**The problem:**
Show every line in the records below that contains the word "Issues".

====== Material supplied ======

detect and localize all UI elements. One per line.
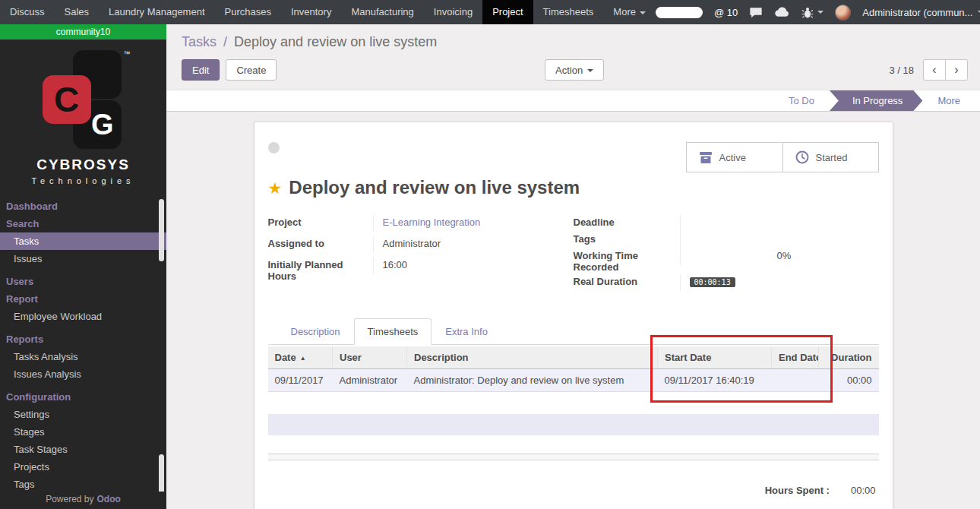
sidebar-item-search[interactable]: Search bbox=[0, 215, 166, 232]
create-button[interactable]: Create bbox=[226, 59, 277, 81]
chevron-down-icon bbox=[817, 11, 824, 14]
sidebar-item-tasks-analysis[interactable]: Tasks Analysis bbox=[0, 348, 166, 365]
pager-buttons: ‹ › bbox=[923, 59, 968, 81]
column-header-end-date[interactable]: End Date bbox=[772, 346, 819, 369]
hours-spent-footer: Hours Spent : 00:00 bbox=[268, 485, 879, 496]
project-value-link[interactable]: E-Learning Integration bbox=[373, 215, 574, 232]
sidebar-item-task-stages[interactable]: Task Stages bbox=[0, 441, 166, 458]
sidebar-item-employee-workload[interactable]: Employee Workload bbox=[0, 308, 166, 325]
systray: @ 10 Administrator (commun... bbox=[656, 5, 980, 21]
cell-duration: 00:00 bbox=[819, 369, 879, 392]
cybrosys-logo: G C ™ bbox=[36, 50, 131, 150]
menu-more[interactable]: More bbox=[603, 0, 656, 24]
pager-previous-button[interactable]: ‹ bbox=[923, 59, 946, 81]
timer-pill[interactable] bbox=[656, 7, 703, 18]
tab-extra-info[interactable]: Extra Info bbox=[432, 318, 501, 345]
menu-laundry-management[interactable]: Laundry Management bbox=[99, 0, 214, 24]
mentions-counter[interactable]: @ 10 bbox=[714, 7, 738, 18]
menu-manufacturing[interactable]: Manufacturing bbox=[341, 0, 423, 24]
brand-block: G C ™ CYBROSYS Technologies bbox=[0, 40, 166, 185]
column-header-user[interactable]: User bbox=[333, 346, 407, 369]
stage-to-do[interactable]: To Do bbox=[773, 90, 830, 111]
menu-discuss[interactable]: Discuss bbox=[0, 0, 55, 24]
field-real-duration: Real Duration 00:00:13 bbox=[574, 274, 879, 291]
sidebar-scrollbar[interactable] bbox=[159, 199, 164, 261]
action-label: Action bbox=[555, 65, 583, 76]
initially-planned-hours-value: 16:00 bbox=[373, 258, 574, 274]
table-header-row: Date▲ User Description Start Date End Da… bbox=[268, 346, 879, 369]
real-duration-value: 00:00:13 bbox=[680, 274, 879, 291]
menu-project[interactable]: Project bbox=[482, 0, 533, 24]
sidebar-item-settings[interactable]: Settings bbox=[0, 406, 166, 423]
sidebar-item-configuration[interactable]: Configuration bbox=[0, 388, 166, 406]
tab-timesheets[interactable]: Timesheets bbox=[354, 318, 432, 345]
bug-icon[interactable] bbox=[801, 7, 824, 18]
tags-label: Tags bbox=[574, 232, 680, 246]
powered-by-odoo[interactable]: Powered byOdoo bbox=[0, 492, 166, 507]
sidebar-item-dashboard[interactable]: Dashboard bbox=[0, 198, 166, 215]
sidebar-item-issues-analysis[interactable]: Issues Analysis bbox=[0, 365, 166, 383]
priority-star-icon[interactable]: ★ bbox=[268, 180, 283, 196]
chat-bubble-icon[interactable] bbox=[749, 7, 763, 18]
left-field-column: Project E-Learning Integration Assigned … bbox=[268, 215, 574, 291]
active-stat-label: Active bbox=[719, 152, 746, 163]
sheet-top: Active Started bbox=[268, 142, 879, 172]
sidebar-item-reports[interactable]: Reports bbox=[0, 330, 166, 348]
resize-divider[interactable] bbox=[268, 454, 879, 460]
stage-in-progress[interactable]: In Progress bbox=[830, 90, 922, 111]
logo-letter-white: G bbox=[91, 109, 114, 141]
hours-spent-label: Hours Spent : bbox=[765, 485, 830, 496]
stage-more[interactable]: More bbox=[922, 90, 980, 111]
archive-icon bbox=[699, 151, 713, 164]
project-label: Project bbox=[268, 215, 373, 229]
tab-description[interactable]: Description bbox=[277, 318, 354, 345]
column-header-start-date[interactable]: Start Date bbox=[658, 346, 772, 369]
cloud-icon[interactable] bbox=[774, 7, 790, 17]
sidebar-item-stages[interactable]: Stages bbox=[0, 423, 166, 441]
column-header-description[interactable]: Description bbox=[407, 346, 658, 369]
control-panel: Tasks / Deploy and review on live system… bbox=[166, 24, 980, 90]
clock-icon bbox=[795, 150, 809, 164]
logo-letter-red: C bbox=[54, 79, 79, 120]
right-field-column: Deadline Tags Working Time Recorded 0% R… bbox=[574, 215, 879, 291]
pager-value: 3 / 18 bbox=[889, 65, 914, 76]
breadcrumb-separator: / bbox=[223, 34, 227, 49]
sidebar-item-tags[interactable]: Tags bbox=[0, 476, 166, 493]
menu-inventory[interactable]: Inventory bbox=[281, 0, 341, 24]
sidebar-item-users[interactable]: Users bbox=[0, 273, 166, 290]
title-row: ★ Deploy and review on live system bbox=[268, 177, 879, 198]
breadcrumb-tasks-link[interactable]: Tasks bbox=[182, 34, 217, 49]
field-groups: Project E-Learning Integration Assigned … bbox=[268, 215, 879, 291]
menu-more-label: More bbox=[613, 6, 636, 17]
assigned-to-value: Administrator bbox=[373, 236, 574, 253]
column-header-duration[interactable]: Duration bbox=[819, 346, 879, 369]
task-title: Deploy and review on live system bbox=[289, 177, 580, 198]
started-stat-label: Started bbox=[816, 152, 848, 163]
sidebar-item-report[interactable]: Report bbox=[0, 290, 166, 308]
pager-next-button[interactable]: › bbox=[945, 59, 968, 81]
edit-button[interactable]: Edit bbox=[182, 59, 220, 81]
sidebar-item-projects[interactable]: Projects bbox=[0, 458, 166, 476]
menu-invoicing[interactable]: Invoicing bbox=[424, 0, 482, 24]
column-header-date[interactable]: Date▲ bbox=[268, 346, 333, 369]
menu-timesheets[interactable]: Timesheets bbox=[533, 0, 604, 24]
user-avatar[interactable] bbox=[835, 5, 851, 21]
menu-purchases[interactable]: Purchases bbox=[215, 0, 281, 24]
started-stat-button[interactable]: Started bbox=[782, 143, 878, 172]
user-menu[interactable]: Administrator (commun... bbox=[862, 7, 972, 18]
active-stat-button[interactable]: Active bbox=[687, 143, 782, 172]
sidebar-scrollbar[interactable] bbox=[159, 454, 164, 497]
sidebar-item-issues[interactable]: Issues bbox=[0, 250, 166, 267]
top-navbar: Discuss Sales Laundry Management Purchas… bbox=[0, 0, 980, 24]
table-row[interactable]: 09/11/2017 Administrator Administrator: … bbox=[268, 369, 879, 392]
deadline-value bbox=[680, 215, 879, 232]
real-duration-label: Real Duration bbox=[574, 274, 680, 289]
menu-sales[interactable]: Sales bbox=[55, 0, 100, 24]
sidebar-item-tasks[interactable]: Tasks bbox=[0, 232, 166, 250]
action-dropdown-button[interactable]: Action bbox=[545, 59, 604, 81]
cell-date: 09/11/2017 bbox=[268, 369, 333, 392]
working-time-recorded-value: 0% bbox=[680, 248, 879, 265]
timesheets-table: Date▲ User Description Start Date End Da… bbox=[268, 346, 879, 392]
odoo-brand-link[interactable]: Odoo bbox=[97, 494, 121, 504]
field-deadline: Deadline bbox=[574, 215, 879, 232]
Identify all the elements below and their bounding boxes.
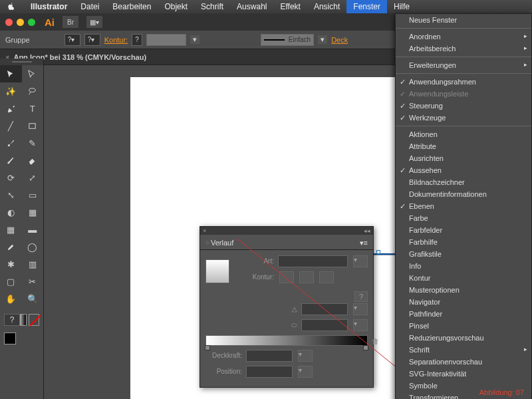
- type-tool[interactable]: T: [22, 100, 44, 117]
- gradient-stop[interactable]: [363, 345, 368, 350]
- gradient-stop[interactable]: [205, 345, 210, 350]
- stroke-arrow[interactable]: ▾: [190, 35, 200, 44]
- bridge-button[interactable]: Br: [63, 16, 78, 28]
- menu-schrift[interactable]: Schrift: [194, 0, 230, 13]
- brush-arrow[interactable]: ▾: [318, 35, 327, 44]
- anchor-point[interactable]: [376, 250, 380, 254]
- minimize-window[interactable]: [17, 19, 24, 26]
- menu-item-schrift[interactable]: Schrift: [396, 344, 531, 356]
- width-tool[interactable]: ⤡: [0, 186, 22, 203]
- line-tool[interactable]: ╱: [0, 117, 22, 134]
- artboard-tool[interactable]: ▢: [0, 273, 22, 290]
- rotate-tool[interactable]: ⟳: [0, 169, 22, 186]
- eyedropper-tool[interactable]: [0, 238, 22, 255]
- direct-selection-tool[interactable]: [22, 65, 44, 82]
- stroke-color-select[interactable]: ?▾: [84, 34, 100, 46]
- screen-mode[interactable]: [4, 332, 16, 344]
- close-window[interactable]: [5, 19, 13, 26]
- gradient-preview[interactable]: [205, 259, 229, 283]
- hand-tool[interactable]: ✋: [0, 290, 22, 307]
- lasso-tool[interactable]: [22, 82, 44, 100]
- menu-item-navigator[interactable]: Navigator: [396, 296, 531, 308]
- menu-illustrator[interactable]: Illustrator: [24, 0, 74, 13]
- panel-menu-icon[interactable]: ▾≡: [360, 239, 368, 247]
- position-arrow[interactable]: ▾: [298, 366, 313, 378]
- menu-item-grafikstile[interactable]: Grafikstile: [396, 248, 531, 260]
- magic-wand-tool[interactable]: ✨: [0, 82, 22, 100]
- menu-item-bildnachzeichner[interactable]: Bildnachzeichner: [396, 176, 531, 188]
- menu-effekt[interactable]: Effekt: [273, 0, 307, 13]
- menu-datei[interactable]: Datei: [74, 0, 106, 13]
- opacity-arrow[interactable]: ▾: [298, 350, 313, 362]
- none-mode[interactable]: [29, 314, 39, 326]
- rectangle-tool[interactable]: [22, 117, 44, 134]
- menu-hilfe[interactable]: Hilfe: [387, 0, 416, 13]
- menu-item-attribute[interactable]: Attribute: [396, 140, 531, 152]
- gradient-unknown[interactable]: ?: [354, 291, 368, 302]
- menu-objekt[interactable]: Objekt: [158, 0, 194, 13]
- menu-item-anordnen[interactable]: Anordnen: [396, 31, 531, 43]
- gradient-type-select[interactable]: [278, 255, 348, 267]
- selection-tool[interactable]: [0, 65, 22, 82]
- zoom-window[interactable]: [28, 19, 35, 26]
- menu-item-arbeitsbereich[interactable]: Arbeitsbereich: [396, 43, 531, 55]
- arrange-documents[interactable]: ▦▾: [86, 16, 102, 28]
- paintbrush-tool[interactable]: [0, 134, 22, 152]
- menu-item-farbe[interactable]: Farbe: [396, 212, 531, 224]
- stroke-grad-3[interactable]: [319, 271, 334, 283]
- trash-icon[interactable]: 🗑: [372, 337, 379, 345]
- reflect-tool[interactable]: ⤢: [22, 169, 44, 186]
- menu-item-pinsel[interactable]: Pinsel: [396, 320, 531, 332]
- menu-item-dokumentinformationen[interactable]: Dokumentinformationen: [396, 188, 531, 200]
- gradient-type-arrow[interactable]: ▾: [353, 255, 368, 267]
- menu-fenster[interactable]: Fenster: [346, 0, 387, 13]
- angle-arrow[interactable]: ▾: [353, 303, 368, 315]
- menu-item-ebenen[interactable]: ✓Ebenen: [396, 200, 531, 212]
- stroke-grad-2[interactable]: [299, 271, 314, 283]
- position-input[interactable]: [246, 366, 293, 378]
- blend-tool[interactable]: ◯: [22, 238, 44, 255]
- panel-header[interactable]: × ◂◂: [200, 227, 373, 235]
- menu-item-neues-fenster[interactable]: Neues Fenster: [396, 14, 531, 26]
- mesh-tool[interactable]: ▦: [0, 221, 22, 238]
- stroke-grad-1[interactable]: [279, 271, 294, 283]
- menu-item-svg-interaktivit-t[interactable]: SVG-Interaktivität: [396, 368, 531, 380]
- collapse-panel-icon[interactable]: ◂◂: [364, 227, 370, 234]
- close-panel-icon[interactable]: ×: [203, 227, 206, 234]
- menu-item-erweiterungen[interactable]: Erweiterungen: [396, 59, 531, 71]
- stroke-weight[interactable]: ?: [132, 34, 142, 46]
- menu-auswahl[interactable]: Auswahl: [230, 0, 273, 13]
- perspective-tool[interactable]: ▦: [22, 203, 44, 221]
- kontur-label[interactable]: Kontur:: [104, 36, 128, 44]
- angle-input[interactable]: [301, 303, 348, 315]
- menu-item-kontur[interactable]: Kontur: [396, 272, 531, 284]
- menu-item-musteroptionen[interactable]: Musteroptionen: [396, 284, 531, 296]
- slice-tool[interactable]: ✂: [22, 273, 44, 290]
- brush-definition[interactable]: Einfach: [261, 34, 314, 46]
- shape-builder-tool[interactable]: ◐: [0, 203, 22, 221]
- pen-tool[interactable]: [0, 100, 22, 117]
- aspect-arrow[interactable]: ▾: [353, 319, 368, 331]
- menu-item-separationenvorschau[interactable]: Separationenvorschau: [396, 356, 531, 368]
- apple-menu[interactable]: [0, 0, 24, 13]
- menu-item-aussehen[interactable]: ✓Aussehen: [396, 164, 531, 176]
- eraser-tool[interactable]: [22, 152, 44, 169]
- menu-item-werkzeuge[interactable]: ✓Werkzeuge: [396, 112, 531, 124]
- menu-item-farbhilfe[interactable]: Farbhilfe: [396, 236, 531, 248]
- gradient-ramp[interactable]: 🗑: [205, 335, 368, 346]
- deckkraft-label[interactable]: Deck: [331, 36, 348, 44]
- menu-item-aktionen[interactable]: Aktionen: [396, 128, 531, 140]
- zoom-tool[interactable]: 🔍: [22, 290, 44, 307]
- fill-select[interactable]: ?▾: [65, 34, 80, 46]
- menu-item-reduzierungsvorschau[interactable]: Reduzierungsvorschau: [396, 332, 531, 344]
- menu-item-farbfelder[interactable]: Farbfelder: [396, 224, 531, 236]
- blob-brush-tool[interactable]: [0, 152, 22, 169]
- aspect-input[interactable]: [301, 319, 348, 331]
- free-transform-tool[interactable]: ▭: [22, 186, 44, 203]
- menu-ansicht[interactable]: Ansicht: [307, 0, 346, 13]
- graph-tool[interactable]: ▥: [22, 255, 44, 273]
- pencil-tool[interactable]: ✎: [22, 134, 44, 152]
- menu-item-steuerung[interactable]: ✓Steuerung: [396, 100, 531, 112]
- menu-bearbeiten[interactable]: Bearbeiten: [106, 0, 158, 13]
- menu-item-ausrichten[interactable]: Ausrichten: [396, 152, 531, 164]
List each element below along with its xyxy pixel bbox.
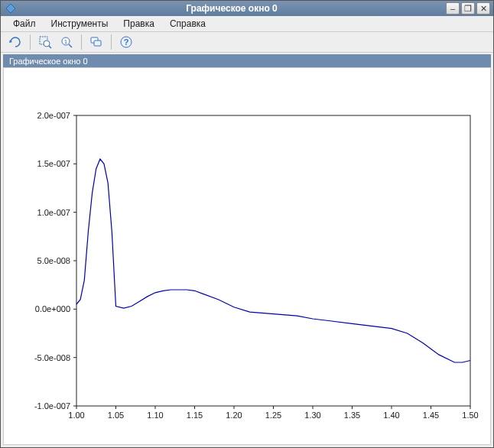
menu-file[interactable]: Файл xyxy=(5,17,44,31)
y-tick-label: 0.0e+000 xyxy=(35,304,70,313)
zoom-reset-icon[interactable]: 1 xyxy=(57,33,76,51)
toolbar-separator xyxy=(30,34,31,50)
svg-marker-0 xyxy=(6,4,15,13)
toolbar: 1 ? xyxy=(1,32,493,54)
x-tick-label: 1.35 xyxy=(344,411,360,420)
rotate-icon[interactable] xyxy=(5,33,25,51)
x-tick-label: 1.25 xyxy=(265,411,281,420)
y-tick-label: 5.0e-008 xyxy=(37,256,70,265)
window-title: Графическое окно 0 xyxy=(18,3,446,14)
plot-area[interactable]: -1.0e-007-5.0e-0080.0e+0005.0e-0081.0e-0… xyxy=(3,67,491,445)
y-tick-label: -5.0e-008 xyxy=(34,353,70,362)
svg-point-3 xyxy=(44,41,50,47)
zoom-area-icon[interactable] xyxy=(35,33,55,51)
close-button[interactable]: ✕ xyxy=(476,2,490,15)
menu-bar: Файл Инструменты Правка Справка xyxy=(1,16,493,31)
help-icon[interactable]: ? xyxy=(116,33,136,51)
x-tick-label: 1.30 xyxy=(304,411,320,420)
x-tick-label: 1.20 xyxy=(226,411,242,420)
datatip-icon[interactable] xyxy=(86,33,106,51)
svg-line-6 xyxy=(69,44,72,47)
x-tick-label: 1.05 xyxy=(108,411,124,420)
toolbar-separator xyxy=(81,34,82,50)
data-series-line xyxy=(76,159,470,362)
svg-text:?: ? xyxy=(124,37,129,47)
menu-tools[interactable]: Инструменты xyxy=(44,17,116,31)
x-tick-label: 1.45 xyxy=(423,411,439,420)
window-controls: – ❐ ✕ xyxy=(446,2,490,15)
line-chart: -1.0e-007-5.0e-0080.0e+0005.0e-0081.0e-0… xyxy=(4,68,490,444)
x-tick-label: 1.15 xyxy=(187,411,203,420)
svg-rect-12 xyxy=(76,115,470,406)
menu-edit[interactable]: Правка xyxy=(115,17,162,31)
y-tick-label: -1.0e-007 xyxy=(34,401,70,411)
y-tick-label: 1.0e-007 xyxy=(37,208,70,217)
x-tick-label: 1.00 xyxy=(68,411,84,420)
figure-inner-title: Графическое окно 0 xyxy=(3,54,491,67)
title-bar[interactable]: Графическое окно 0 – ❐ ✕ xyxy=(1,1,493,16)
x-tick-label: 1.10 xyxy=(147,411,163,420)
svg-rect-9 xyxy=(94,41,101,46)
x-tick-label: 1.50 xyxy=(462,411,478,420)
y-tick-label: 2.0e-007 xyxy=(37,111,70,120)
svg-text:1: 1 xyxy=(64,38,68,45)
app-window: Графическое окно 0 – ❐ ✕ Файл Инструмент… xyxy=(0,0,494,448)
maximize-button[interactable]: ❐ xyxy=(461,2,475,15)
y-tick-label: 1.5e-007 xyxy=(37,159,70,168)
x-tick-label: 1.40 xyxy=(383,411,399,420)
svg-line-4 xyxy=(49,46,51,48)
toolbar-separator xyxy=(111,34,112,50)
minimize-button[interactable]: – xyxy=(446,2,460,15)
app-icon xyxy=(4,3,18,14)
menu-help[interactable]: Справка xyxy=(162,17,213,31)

======

**Result of this task:**
sidebar-item-issues-analysis[interactable]: Issues Analysis bbox=[0, 365, 166, 383]
sidebar-item-issues[interactable]: Issues bbox=[0, 250, 166, 267]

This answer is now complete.